Séisme dans la cryptosphère

Les investisseurs considèrent la faillite de Silicon Valley Bank, survenue le 10 mars dernier, comme le début d’une nouvelle crise bancaire. Mais en y regardant de plus près, on peut arguer que la crise a commencé un an auparavant, en novembre 2021. C’est à cette époque que le Bitcoin a entamé une chute vertigineuse.

Le cours du bitcoin s’est effondré de 77,5% entre novembre 2021 et novembre 2022, de près de 69 000 $ à 15 000 $.

Si vous ne possédez pas de bitcoin, vous allez me dire « et alors ? ». Le problème est que les systèmes financiers sont étroitement connectés, même si les problèmes surviennent dans l’univers des cryptomonnaies. Une faillite de grande ampleur en entraîne une autre et en moins de temps qu’il n’en faut pour le dire, c’est la débandade.

L’effondrement du bitcoin a provoqué une série de krachs.

En mai 2022, le prétendu stablecoin TerraUSD et son pendant Luna ont vu leur valeur fondre de 40 Mds$. En juin 2022, la plateforme d’échange de cryptomonnaies Celsius a gelé tous les retraits, puis le fonds spéculatif en cryptomonnaies Three Arrows a été placé en liquidation forcée. En juillet 2022, la plateforme d’échange de cryptomonnaies Voyager a subi une ruée sur ses dépôts et a déposé le bilan.

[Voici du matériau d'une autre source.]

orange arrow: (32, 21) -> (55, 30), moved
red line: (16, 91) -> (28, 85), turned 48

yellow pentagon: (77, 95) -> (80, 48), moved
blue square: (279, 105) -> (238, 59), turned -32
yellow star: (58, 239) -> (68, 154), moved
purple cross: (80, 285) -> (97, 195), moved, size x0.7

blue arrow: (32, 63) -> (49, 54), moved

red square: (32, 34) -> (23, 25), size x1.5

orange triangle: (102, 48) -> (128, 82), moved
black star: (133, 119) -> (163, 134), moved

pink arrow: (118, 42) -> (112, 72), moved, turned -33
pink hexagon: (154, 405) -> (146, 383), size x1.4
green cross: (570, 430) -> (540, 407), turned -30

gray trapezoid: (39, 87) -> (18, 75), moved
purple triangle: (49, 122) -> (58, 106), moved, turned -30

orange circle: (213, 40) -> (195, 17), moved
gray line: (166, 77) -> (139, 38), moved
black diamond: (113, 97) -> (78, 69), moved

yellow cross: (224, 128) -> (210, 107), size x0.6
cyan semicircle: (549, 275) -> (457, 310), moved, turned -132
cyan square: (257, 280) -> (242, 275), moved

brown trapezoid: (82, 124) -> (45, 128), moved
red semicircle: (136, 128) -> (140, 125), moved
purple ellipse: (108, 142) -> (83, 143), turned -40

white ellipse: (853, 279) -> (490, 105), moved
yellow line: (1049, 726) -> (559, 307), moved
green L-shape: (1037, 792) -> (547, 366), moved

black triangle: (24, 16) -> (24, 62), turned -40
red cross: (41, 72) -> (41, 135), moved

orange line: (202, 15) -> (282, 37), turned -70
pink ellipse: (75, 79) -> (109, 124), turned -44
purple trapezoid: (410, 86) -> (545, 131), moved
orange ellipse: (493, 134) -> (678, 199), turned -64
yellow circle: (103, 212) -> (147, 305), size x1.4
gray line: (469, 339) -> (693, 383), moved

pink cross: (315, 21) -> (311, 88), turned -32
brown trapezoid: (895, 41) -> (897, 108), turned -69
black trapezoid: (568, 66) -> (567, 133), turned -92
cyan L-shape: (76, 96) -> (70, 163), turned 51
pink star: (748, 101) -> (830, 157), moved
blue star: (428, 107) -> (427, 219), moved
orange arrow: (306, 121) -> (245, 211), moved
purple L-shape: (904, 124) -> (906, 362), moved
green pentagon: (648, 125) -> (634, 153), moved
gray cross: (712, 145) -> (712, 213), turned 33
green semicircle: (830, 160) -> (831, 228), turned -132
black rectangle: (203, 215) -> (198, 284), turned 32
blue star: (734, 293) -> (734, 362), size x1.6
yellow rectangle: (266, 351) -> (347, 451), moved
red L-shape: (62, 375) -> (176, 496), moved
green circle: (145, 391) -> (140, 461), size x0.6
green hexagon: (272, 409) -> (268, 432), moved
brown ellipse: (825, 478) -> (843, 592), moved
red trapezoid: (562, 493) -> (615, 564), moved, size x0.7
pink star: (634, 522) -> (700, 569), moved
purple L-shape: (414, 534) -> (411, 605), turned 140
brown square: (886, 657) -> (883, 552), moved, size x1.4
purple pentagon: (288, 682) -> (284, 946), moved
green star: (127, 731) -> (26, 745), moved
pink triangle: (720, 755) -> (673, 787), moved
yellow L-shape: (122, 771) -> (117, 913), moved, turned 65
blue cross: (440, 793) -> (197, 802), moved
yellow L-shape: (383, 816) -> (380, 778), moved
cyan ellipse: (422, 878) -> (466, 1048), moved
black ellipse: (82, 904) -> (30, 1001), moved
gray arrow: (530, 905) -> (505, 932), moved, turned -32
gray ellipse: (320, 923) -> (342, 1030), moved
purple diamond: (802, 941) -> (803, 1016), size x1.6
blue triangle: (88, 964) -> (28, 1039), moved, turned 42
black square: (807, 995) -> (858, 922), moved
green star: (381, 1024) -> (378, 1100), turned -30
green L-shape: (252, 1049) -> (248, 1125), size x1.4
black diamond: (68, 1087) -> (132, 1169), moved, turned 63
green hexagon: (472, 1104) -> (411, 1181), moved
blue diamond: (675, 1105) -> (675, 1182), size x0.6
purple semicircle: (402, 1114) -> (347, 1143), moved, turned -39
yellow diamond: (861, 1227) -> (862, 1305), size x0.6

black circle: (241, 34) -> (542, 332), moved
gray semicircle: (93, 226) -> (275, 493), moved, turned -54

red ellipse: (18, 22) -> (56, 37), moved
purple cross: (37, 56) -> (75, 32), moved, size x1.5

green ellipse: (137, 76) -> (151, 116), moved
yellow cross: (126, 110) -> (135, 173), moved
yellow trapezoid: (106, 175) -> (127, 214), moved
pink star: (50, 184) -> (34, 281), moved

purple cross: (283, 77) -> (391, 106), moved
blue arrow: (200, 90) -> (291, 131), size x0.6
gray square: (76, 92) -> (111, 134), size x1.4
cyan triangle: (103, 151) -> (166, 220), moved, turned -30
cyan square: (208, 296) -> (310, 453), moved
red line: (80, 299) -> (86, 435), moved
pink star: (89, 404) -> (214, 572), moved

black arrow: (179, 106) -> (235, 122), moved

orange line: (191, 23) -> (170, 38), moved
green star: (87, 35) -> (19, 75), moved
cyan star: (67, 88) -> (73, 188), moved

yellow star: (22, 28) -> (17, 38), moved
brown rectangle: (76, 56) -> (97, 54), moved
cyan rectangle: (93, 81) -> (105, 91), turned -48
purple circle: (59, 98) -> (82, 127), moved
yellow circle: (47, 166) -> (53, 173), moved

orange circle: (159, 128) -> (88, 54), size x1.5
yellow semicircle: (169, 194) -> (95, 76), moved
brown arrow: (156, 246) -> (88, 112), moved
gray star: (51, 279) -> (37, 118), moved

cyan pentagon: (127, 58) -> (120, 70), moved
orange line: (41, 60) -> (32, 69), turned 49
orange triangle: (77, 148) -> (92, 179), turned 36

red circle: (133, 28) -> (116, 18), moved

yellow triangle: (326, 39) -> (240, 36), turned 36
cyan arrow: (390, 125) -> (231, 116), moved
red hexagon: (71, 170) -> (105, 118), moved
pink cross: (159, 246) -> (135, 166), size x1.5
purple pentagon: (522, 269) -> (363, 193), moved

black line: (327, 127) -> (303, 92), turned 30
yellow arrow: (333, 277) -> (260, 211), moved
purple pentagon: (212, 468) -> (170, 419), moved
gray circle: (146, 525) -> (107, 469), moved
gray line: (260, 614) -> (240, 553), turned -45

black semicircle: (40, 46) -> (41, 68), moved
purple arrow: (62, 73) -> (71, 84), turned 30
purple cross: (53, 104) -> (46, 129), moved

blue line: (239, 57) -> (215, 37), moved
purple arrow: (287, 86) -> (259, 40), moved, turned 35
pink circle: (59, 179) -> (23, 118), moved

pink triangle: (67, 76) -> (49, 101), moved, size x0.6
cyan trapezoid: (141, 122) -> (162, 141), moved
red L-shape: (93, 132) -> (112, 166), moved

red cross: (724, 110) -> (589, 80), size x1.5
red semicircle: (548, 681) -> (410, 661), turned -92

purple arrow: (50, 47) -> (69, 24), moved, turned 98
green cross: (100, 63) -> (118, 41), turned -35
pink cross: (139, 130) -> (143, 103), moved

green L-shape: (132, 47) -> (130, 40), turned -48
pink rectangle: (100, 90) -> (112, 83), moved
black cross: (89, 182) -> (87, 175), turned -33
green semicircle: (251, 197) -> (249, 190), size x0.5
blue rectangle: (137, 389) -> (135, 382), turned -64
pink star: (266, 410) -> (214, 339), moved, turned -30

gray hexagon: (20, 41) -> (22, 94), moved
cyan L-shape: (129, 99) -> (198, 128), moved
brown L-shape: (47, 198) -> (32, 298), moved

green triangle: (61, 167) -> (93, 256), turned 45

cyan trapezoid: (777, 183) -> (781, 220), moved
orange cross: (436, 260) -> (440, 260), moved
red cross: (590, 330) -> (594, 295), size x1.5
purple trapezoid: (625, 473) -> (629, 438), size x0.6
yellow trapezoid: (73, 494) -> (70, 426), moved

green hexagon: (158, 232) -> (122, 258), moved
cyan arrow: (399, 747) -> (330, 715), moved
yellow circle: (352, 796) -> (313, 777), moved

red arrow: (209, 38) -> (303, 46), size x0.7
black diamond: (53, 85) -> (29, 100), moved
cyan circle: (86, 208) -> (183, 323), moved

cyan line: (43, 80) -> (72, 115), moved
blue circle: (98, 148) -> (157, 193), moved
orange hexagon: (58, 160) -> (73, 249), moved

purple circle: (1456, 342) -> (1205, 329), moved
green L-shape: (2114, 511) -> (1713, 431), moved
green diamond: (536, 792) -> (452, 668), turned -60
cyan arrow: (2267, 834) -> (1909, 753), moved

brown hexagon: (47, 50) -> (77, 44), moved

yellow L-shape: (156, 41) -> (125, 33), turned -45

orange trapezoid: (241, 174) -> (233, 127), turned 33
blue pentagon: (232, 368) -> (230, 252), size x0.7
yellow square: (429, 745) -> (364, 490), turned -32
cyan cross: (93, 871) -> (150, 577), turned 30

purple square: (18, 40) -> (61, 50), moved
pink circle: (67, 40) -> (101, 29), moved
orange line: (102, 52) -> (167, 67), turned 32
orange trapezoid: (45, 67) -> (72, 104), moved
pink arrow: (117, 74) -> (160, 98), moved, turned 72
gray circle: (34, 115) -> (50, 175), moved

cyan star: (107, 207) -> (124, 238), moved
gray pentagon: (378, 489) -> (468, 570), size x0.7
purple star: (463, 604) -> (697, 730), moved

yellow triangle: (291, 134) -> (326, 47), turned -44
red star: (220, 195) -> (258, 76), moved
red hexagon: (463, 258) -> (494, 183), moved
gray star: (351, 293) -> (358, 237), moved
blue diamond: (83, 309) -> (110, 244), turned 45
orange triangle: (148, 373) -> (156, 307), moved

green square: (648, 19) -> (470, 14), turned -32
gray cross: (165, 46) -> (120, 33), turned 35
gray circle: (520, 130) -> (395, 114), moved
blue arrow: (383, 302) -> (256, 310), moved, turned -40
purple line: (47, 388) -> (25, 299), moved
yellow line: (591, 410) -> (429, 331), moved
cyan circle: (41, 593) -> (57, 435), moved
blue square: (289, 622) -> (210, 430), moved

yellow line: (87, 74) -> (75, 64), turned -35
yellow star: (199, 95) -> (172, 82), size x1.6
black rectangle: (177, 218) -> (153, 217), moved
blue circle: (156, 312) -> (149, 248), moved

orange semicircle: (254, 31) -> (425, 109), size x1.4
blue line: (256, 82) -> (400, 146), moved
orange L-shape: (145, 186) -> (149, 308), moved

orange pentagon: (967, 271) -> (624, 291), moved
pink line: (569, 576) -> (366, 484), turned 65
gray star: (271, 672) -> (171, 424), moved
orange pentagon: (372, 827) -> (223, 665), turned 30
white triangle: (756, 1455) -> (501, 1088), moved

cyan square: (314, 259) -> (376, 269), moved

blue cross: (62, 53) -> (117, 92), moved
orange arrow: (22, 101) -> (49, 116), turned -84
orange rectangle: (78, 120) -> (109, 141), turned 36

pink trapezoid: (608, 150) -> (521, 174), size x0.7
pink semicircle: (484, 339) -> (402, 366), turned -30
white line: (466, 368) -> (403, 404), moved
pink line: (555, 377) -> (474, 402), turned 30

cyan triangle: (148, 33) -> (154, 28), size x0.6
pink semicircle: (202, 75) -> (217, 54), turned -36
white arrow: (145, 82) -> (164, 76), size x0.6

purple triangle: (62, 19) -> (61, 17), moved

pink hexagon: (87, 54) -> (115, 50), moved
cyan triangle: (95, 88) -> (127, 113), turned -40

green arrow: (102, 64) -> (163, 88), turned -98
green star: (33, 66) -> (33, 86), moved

Le mois de novembre 2022 a été le théâtre de la plus grosse débâcle de l’histoire des cryptomonnaies, quand la plateforme d’échange FTX a déposé le bilan. Il pourrait s’agir de la plus grande fraude de l’histoire. Les liquidateurs et les commissaires aux comptes sont encore en train de démêler les fils de mensonges et de virements frauduleux. Il manque au moins 5 Mds$, et le total pourrait être bien plus important.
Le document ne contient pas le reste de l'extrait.